Mucho antes de que Courchevel o Val d’Isère se convirtieran en referencias del esquí de lujo, una pequeña localidad de la Alta Saboya (Francia) comenzó a escribir una historia distinta. Fue en los años veinte cuando la familia Rothschild decidió impulsar este rincón de los Alpes franceses como alternativa a las estaciones suizas. Aquel proyecto terminó transformando un pueblo agrícola en uno de los destinos más exclusivos de Europa, aunque sin renunciar a su arquitectura tradicional ni a su identidad alpina.
Hoy Megève recibe visitantes de todo el mundo atraídos por una combinación poco habitual: 400 kilómetros de pistas de esquí, hoteles de cinco estrellas, restaurantes de alta gastronomía, galerías de arte, patrimonio arquitectónico y una intensa programación cultural durante todo el año. Con 35 hoteles —doce de ellos de cinco estrellas—, 125 restaurantes y bares, cerca de 38.000 plazas turísticas y una clientela formada en un 60 % por visitantes extranjeros, la localidad ha sabido convertir el lujo en una experiencia discreta más que ostentosa.

Pero el verdadero encanto de Megève aparece al recorrer su centro histórico. Sus calles peatonales conservan el carácter de un pueblo de montaña donde las fachadas de madera y piedra conviven con boutiques internacionales, galerías de arte y cafés. Los carruajes tirados por caballos siguen recorriendo el centro mientras las campanas de la iglesia marcan el ritmo cotidiano de una localidad que ha crecido sin romper con su pasado.
La oferta cultural es una de las grandes sorpresas del destino. En el Espace d’Arts Moderne et Contemporain Edith Allard, el escultor Pierre Margara presenta L’intuition des Cimes, una retrospectiva que resume más de medio siglo de trabajo desde que se instaló en Megève.
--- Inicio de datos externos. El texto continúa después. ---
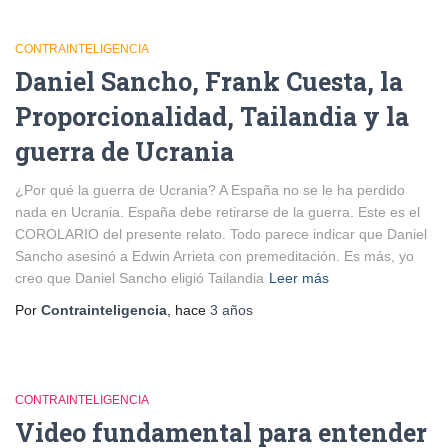
CONTRAINTELIGENCIA
Daniel Sancho, Frank Cuesta, la
Proporcionalidad, Tailandia y la
guerra de Ucrania
¿Por qué la guerra de Ucrania? A España no se le ha perdido
nada en Ucrania. España debe retirarse de la guerra. Este es el
COROLARIO del presente relato. Todo parece indicar que Daniel
Sancho asesinó a Edwin Arrieta con premeditación. Es más, yo
creo que Daniel Sancho eligió Tailandia
Leer más
Por
Contrainteligencia
, hace
3 años
CONTRAINTELIGENCIA
Video fundamental para entender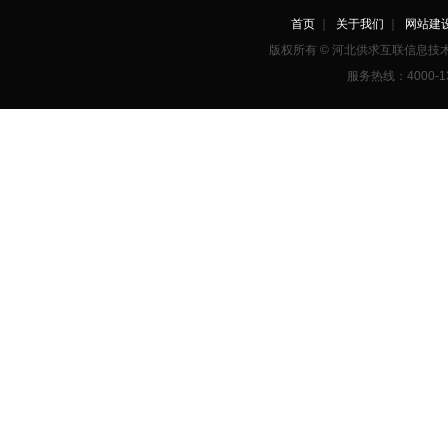
首页
｜
关于我们
｜
网站建
版权所有 © 河北供求互联信息
服务热线：4000-1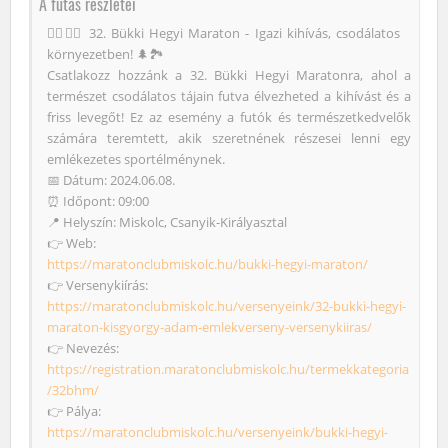
A futás részletei
🏃‍♀️🏃‍♂️ 32. Bükki Hegyi Maraton - Igazi kihívás, csodálatos
környezetben! 🌲🏞️
Csatlakozz hozzánk a 32. Bükki Hegyi Maratonra, ahol a
természet csodálatos tájain futva élvezheted a kihívást és a
friss levegőt! Ez az esemény a futók és természetkedvelők
számára teremtett, akik szeretnének részesei lenni egy
emlékezetes sportélménynek.
📅 Dátum: 2024.06.08.
⏰ Időpont: 09:00
📍 Helyszín: Miskolc, Csanyik-Királyasztal
👉 Web:
https://maratonclubmiskolc.hu/bukki-hegyi-maraton/
👉 Versenykiírás:
https://maratonclubmiskolc.hu/versenyeink/32-bukki-hegyi-
maraton-kisgyorgy-adam-emlekverseny-versenykiiras/
👉 Nevezés:
https://registration.maratonclubmiskolc.hu/termekkategoria
/32bhm/
👉 Pálya:
https://maratonclubmiskolc.hu/versenyeink/bukki-hegyi-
Defensor de la talla directa, Margara reivindica el valor de la intuición artística frente a la inteligencia artificial y recuerda que “un escultor de talla directa es como un actor de teatro: no tienes derecho a fallar”. Su obra incluye monumentos tan conocidos como el memorial dedicado a las víctimas del túnel del Mont Blanc.
La arquitectura constituye otro de los grandes patrimonios de la localidad. La fotógrafa Adriana Muffat Jeandet recupera la figura del arquitecto Henri-Jacques Le Même a través de la exposición Faire Montagne, instalada al aire libre en la Montée du Calvaire. Le Même revolucionó la construcción alpina al diseñar el llamado “chalet del esquiador”, adaptando las viviendas tradicionales a las necesidades del turismo de montaña sin perder su integración en el paisaje. De los cerca de 200 chalets que levantó, apenas medio centenar conservan todavía su aspecto original.
Megève también guarda un inesperado vínculo con la historia de la ciencia. El Museo Curie dedica una exposición a las estancias que Irène y Frédéric Joliot-Curie realizaron en la localidad entre 1925 y 1931, cuando alternaban el esquí y la montaña con la investigación científica que años después les llevaría a obtener el Premio Nobel de Química. Fotografías y documentos muestran una faceta mucho menos conocida del célebre matrimonio.
Quienes buscan alojamientos con personalidad encuentran en La Ferme du Golf una de las propuestas más representativas del espíritu de Megève. Esta antigua granja savoyarda convertida en hotel mantiene una atmósfera familiar mientras ofrece los servicios del grupo Edmond de Rothschild Heritage, con acceso directo a las pistas, sauna y vistas panorámicas sobre el valle.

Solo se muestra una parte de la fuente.